Aan de heer Van de Camp wil ik nog meegeven dat wij gisteren ook niet over aantallen hebben gesproken. Juist dat is cruciaal: twee derde van alle criminele vreemdelingen verblijft dus nog in Nederland. Dat staat los van wat gisteren is besproken. Maar goed, ik constateer dat er een brief wordt gevraagd.

De voorzitter:

U constateert dat er geen steun is voor een debat. U hebt wel steun voor een brief.

Ik stel voor, het stenogram van dit gedeelte van de vergadering door te geleiden naar het kabinet.

Daartoe wordt besloten.

De voorzitter:

Het woord is aan de heer Duyvendak.

De heer Duyvendak (GroenLinks):

Voorzitter. Wij hebben vanmorgen een brief gekregen van minister Ter Horst waarin zij de Kamer meldt dat van maar liefst twee miljoen passen in Nederland de chip relatief eenvoudig te kraken en te dupliceren is. Die kaarten zijn volstrekt lek. Naar aanleiding van de ov-chipkaart blijken twee miljoen kaarten lek, waaronder die van kazernes, ministeries en noem maar op. De minister zegt ook dat het misbruik zo laagdrempelig is dat wij het snel kunnen verwachten.

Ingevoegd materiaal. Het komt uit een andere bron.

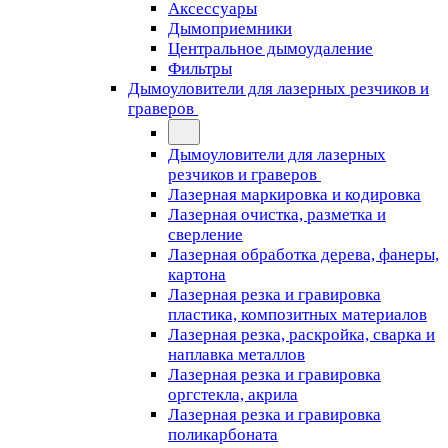
Аксессуары
Дымоприемники
Центральное дымоудаление
Фильтры
Дымоуловители для лазерных резчиков и
граверов
Дымоуловители для лазерных
резчиков и граверов
Лазерная маркировка и кодировка
Лазерная очистка, разметка и
сверление
Лазерная обработка дерева, фанеры,
картона
Лазерная резка и гравировка
пластика, композитных материалов
Лазерная резка, раскройка, сварка и
наплавка металлов
Лазерная резка и гравировка
оргстекла, акрила
Лазерная резка и гравировка
поликарбоната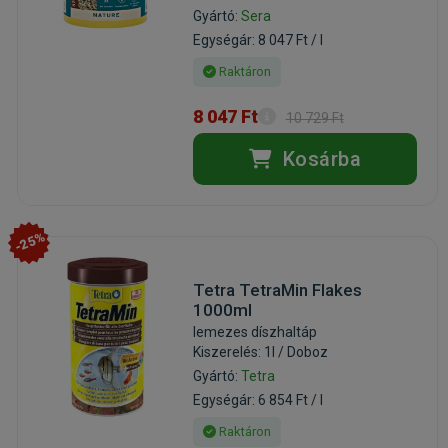
Gyártó:
Sera
Egységár: 8 047 Ft / l
Raktáron
8 047 Ft
10 729 Ft
Kosárba
-25%
Tetra TetraMin Flakes
1000ml
lemezes díszhaltáp
Kiszerelés: 1l / Doboz
Gyártó:
Tetra
Egységár: 6 854 Ft / l
Raktáron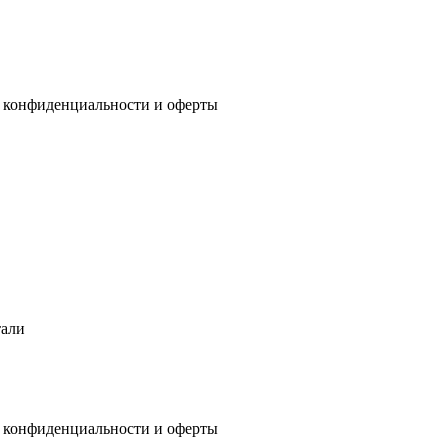
 конфиденциальности
и
оферты
тали
 конфиденциальности
и
оферты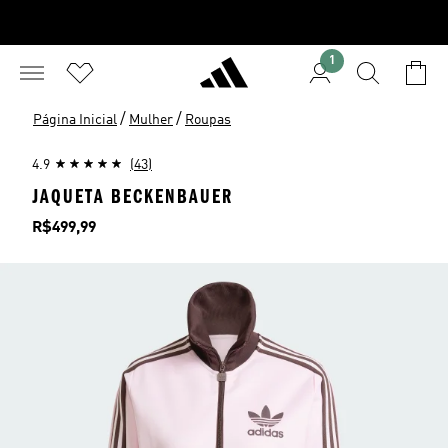
1
/
/
Página Inicial
Mulher
Roupas
4.9
(43)
JAQUETA BECKENBAUER
Preço
R$499,99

Ik wil hierover een spoeddebat met in ieder geval minister Ter Horst, waarin wij kunnen spreken over de vraag hoe lang dit al bekend is, of er een acuut veiligheidsgevaar is en welke maatregelen getroffen worden.

De heer Çörüz (CDA):

De minister schrijft in haar brief dat zij nader onderzoek gaat doen. Morgen is er een procedurevergadering van de vaste commissie voor Binnenlandse Zaken en Koninkrijksrelaties. Ik zou het punt daar ter sprake willen brengen en dan in den brede willen bekijken wat wij gaan doen.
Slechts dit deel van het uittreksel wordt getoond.